Operations that store the result into the operand are called in-place. They are denoted by a **_** suffix. For example: **`x.copy_(y), x.t_()`**, will change x.

In [25]:
print(tensor)

# Add 5 to the matrix in-place
tensor.add_(5)

# Print the updated tensor
print(tensor)

tensor([[8.0727e-02, 0.0000e+00, 1.1625e-01, 6.8079e-01],
        [5.7560e-01, 0.0000e+00, 2.0385e-05, 1.2446e-01],
        [9.7190e-01, 0.0000e+00, 6.0153e-01, 9.1177e-01]]) 

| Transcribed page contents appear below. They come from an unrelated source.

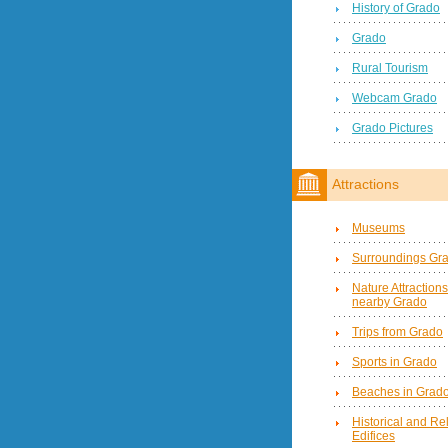
History of Grado
Grado
Rural Tourism
Webcam Grado
Grado Pictures
Attractions
Museums
Surroundings Gr
Nature Attractions
nearby Grado
Trips from Grado
Sports in Grado
Beaches in Grad
Historical and Re
Edifices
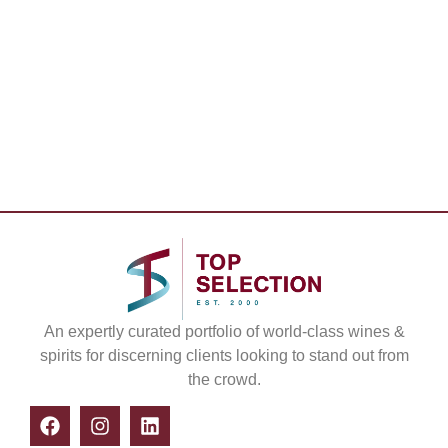
An expertly curated portfolio of world-class wines &
spirits for discerning clients looking to stand out from
the crowd.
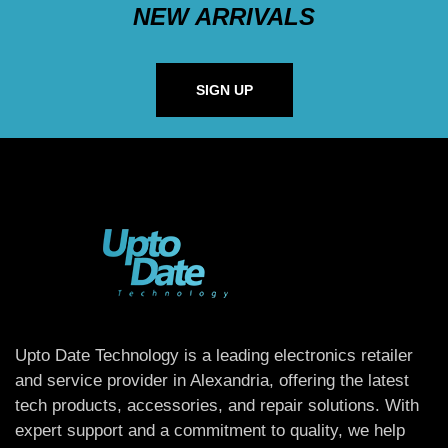
NEW ARRIVALS
SIGN UP
Upto Date Technology is a leading electronics retailer
and service provider in Alexandria, offering the latest
tech products, accessories, and repair solutions. With
expert support and a commitment to quality, we help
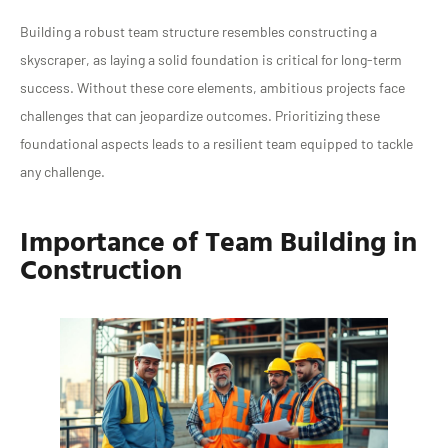
Building a robust team structure resembles constructing a
skyscraper, as laying a solid foundation is critical for long-term
success. Without these core elements, ambitious projects face
challenges that can jeopardize outcomes. Prioritizing these
foundational aspects leads to a resilient team equipped to tackle
any challenge.
Importance of Team Building in
Construction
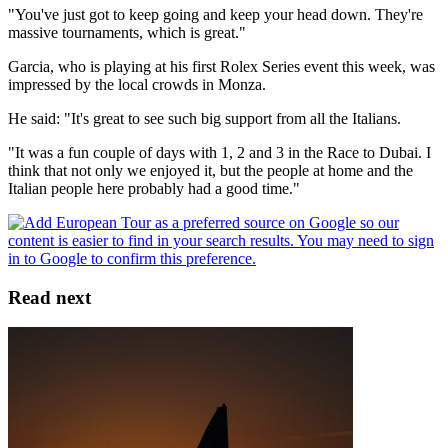
"You've just got to keep going and keep your head down. They're
massive tournaments, which is great."
Garcia, who is playing at his first Rolex Series event this week, was
impressed by the local crowds in Monza.
He said: "It's great to see such big support from all the Italians.
"It was a fun couple of days with 1, 2 and 3 in the Race to Dubai. I
think that not only we enjoyed it, but the people at home and the
Italian people here probably had a good time."
Read next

tensor([[5.0807, 5.0000, 5.1163, 5.6808],
        [5.5756, 5.0000, 5.0000, 5.1245],
        [5.9719, 5.0000, 5.6015, 5.9118]])


#### Relation with Numpy

In [28]:
# Print the tensor
print(tensor)

# Convert to numpy
n = tensor.numpy()

# Numpy array
print(n) 

tensor([[5.0807, 5.0000, 5.1163, 5.6808],
        [5.5756, 5.0000, 5.0000, 5.1245],
        [5.9719, 5.0000, 5.6015, 5.9118]])
[[5.080727  5.        5.1162515 5.680785 ]
 [5.5755997 5.        5.0000205 5.124462 ]
 [5.971895  5.        5.601529  5.91177  ]]


In [29]:
# Convert numpy array to tensor
t = torch.from_numpy(n)

# Add the numpy array, changes will be reflected in the tensor too
np.add(n, 1, out = n)

print(t)
print(n)

tensor([[6.0807, 6.0000, 6.1163, 6.6808],
        [6.5756, 6.0000, 6.0000, 6.1245],
        [6.9719, 6.0000, 6.6015, 6.9118]])
[[6.080727  6.        6.1162515 6.680785 ]
 [6.5755997 6.        6.0000205 6.124462 ]
 [6.971895  6.        6.601529  6.91177  ]]


### Gradients

The gradient is used to find the derivatives of the function. In mathematical terms, derivatives mean differentiation of a function partially and finding the value.

In [30]:
# Create tensors with requires_grad = True
x = torch.tensor(3.)
w = torch.tensor(4., requires_grad=True)
b = torch.tensor(5., requires_grad=True)

print(x, w, b)

tensor(3.) tensor(4., requires_grad=True) tensor(5., requires_grad=True)


In [31]:
# Arithmetic operations
y = w * x + b
print(y)

tensor(17., grad_fn=<AddBackward0>)


To compute the derivatives, we can call the **`.backward()`** method on our result y

In [32]:
# Compute derivatives
y.backward()

# Display gradients
print('dy/dx:', x.grad)
print('dy/dw:', w.grad)
print('dy/db:', b.grad)

dy/dx: None
dy/dw: tensor(3.)
dy/db: tensor(1.)


**dy/dw** has the same value as x i.e. 3, and **dy/db** has the value 1. x.grad is **None**, because x doesn't have **requires_grad set to True**.